-- WORK REQUIRED --
Would it be possible to quote, exactly and in full, the lines from the one with "Этот сайт использует cookies для" through the end of the entries below?

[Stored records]

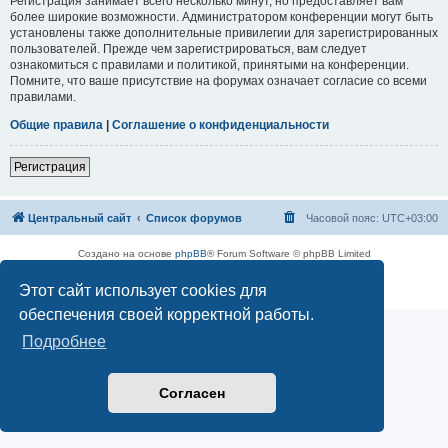
Регистрация занимает всего несколько минут, но предоставляет вам
более широкие возможности. Администратором конференции могут быть
установлены также дополнительные привилегии для зарегистрированных
пользователей. Прежде чем зарегистрироваться, вам следует
ознакомиться с правилами и политикой, принятыми на конференции.
Помните, что ваше присутствие на форумах означает согласие со всеми
правилами.
Общие правила
|
Соглашение о конфиденциальности
Регистрация
Центральный сайт
Список форумов
Часовой пояс:
UTC+03:00
Создано на основе
phpBB
® Forum Software © phpBB Limited
Русская поддержка phpBB
Этот сайт использует cookies для
Конфиденциальность
|
Правила
обеспечения своей корректной работы.
Подробнее
Согласен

-- FINAL ANSWER --
Этот сайт использует cookies для
Конфиденциальность
|
Правила
обеспечения своей корректной работы.
Подробнее
Согласен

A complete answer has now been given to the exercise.